En France, une partie de la droite et de l’extrême droite, en particulier animée par la nostalgie de l’Algérie Française et de l’OAS, considérant qu’ils avaient "choisi" le drapeau français, tente de les assimiler à des sympathisants à cette cause, et annoncent des chiffres farfelus de victimes.

Le 25 septembre 2003, le président Jacques Chirac a instauré une Journée nationale d’hommage aux harkis en reconnaissance aux "sacrifices qu’ils ont consentis pour la France" lors de la guerre d’Algérie. Depuis douze ans, des cérémonies sont organisées tous les 25 septembre à Paris et dans de nombreuses villes de province. Mais elles ne règlent pas la question fondamentale de leur droit à réparation. Cette journée "dédiée" aux Harkis est en fait discriminatoire. En effet, la tradition française est de commémorer les victimes d’un conflit, à la date de signature lui mettant fin. C’est pourquoi la date 19 du mars est la seule, de fait, à pouvoir commémorer TOUTES les victimes, militaires, appelés et supplétifs (quelque soient les contrats qui les ont liés à l’armée française), sans discrimination.

La France doit reconnaître sa responsabilité dans la manière dont ont été traités les Harkis rapatriés, dans son refus d’accepter la venue en France, au même titre que les pieds-noirs, de ceux qui le souhaitaient. Les candidats à la présidence de la République, Nicolas Sarkozy le 31 mars 2007, puis par François Hollande le 5 avril 2012 avaient fait la promesse d’une reconnaissance officielle de "la responsabilité de la France dans l’abandon et le massacre des harkis" en 1962 : promesses abandonnées !!!

Une censure honteuse, inacceptable..

Cette question reste donc ultra sensible. A Mouans Sartoux (Alpes Maritimes), Pierre Daum était Invité au Salon du livre pour y présenter son livre sur les harkis.
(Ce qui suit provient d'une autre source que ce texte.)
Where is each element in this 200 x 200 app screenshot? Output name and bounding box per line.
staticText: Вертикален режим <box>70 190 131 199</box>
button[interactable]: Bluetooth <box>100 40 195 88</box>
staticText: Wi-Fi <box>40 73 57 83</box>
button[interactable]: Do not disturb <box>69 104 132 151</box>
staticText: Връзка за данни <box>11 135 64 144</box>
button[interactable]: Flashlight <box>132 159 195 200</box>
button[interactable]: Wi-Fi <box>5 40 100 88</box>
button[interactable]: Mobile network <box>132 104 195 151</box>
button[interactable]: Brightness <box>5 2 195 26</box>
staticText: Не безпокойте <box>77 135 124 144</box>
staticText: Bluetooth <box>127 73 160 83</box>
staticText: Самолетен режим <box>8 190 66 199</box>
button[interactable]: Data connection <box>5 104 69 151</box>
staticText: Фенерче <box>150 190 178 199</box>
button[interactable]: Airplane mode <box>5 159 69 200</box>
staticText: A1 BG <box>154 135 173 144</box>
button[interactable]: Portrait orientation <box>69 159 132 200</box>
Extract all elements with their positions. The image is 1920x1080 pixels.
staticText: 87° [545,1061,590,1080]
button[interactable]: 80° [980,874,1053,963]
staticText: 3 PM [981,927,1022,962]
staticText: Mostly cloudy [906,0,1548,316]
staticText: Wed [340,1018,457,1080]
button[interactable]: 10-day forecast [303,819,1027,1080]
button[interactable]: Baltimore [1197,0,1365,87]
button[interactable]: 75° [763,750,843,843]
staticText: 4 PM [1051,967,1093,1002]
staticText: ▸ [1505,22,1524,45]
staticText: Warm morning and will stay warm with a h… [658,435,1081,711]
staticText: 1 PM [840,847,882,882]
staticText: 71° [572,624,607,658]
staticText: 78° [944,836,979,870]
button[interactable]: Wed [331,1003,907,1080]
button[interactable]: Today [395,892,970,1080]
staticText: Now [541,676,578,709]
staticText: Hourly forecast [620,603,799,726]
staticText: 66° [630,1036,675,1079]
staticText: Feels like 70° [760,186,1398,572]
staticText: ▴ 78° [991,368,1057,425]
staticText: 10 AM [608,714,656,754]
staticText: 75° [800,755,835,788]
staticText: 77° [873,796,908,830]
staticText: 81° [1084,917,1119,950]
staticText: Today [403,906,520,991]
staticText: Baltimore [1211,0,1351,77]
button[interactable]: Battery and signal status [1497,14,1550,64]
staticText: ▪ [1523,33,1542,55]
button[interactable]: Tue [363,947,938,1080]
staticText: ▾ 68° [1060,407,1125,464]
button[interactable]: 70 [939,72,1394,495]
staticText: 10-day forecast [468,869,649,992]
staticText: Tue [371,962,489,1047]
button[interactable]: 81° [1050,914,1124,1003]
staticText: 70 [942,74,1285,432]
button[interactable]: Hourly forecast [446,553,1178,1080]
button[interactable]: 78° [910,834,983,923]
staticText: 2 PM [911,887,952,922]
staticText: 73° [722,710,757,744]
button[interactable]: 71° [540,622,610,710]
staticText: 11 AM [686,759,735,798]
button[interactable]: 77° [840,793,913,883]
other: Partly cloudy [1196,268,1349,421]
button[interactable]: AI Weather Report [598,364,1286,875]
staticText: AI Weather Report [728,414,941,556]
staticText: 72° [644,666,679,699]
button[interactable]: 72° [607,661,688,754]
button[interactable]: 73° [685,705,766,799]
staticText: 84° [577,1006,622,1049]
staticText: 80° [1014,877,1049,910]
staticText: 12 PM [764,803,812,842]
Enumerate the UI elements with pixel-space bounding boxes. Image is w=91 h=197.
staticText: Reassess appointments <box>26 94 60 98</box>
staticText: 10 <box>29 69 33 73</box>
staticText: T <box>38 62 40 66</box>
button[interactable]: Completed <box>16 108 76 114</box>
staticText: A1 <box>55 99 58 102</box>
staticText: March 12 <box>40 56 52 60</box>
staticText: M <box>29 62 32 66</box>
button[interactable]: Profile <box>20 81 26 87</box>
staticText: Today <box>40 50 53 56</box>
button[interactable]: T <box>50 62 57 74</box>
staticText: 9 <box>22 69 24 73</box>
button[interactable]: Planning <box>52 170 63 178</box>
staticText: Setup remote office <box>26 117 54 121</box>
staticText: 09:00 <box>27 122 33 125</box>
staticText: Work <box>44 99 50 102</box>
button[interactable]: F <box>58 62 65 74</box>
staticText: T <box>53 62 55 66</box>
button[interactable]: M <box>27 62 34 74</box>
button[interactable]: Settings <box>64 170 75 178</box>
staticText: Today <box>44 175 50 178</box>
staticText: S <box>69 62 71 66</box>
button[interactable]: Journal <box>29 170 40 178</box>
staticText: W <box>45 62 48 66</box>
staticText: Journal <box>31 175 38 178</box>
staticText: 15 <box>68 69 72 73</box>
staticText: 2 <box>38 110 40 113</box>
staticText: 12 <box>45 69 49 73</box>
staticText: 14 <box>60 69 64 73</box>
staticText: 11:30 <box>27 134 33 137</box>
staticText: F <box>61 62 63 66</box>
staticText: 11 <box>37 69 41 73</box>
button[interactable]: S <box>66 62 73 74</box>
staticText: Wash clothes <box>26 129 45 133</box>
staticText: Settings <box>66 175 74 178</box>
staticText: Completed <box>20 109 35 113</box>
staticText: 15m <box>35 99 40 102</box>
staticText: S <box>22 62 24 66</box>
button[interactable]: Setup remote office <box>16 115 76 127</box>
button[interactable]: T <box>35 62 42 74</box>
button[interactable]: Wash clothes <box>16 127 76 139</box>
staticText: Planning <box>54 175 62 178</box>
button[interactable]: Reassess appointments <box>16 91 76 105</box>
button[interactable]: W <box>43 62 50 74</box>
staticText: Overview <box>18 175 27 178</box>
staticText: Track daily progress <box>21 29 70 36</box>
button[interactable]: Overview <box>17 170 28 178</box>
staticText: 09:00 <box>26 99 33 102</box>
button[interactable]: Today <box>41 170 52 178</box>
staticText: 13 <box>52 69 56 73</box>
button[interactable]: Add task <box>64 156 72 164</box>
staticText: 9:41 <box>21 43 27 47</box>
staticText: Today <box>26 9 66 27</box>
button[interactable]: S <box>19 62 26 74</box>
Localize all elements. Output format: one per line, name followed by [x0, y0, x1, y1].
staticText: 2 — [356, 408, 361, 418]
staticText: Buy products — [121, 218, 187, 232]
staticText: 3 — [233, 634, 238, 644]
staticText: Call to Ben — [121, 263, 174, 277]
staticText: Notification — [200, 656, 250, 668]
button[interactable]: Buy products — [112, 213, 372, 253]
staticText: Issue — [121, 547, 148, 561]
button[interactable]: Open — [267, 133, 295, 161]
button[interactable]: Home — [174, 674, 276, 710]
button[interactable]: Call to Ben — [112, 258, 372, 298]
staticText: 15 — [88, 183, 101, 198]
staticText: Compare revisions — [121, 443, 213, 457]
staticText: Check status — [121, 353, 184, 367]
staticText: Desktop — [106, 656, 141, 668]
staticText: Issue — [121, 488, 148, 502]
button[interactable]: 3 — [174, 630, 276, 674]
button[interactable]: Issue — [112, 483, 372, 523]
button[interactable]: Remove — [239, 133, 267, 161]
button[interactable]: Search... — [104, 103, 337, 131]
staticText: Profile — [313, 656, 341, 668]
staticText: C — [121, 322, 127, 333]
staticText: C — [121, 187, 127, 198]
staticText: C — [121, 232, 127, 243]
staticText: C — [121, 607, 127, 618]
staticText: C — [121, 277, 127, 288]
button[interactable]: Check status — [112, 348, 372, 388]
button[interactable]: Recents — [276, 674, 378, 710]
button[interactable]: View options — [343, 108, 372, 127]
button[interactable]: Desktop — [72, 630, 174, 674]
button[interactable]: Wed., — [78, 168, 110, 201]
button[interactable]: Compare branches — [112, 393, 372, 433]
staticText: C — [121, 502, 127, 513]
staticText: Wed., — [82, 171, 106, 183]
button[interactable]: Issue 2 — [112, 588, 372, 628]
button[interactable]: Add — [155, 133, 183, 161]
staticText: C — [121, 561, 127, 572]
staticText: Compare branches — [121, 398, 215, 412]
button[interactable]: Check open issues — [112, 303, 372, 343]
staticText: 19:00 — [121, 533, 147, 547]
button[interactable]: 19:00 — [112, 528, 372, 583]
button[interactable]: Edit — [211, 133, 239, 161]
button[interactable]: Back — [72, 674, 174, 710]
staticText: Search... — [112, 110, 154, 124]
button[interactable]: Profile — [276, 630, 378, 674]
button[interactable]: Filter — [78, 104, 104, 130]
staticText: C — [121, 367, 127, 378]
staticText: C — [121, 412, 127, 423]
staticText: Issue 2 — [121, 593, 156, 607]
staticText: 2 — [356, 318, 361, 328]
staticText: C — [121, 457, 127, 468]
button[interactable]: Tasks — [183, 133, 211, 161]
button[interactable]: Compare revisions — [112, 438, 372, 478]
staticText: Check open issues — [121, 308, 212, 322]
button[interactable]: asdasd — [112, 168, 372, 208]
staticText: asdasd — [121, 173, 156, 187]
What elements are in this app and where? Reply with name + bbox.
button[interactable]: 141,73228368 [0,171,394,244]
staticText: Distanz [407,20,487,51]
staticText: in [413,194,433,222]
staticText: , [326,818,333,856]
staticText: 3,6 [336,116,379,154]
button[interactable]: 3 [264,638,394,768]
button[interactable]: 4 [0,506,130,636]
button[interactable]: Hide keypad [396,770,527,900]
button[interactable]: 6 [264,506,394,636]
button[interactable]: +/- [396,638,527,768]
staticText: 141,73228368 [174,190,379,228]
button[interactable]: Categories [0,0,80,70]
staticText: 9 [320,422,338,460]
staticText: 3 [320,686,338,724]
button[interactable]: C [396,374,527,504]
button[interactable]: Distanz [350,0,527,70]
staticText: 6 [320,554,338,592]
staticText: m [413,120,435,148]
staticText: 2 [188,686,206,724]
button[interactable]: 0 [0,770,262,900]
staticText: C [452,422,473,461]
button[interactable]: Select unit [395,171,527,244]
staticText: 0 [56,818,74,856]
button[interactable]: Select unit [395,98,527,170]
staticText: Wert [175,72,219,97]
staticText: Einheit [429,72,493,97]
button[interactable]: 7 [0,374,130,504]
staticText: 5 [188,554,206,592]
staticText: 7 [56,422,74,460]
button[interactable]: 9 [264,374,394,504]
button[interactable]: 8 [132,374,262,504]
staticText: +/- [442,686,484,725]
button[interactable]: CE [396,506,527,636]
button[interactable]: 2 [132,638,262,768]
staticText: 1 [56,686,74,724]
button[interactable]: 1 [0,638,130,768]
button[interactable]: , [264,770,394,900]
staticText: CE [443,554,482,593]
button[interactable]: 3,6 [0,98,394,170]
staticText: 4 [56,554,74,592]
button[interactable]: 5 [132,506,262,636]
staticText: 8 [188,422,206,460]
Au dernier moment, il a été brusquement déprogrammé, censuré !!!
La direction municipale de cette ville n’accepte pas le débat. Pour elle, il n’est pas question de contester le cliché de la nostalgie de l’Algérie Française, de l’OAS. Comme au temps de la Guerre d’Algérie, la censure est donc rétablie : interdit de réfléchir sur cette question si douloureuse, d’exprimer divers avis, pourtant nécessaires pour apaiser cette plaie, de pouvoir écrire correctement, avec un regard critique une page sombre de l’histoire commune de la France et de l’Algérie.

Il serait temps !!!

Le refus plus général des plus hautes autorités de la France de reconnaitre la responsabilité des crimes d’état et contre l’humanité… commis en son nom, en particulier pendant la Guerre d’Algérie, de les condamner, reste un blocage pour l’établissement de relations apaisées entre nos deux pays, et pour les descendants de ces victimes.